New major collaborations in data sharing will help to discover new genes or variants in ALS

From the start of Project MinE it was anticipated that DNA profiles from external controls would become available in the near future. These “external” control data are important, because it helps to increase the likelihood of finding specific genes or variants that are relevant in ALS. Project MinE has now been able to start important collaborations in data sharing to include external control data sets.

Sequencing genomes is very costly and because the whole genome is investigated at once, we need many samples to be able to find relevant differences between ALS and control participants. Sharing genetic data is therefore absolutely critical to make progress in the field of genomics, because the external control data can be integrated without additional sequencing costs.

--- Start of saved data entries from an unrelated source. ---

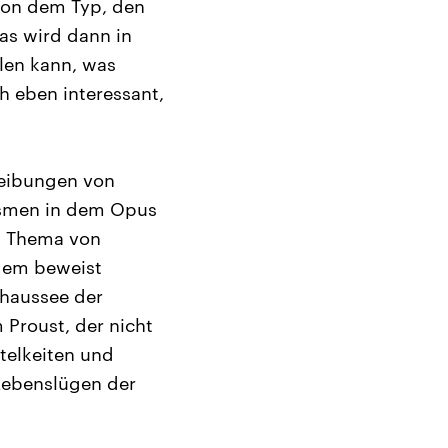
 von dem Typ, den
as wird dann in
llen kann, was
h eben interessant,
reibungen von
smen in dem Opus
m Thema von
dem beweist
Chaussee der
 Proust, der nicht
itelkeiten und
Lebenslügen der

There are many great genomics initiatives around the globe that have large sets of control data and are now collaborating with Project MinE. Recently, Project MinE started a new collaboration with TOPmed, a program by the National Heart, Lung and Blood institute in the USA that has made more than 10,000 genomes available. Project MinE has now been granted access to these highly valuable data. Another 1,600 genomes, including ALS participants, have become available through collaboration with New York Genome Center’s ALS consortium.

These two examples also illustrate why Project MinE’s goal of whole genome sequencing 22,500 participants is more relevant than ever. Through sharing data, we are not only working towards solving ALS, but Project MinE also contributes to solving other diseases.

The approval of these data sharing requests is a major milestone for Project MinE. However, the non-trivial task of storage and computation remains. Our current estimates indicate that the total volume of data will exceed 2,000 terabytes before the end of 2018. An enormous amount of very valuable big data that will ultimately help to continue to discover more genes that play a role in ALS.

Accumulating, storing and analyzing these enormous amounts of data is very costly and is only possible because of the many donations and contributions made to this important project. We are looking forward to further scaling up the Project MinE dataset and will continue to both request and share data with other initiatives. By continuing to collaborate, we both benefit from and contribute to a host of research initiatives and continue pave the way for novel gene discoveries.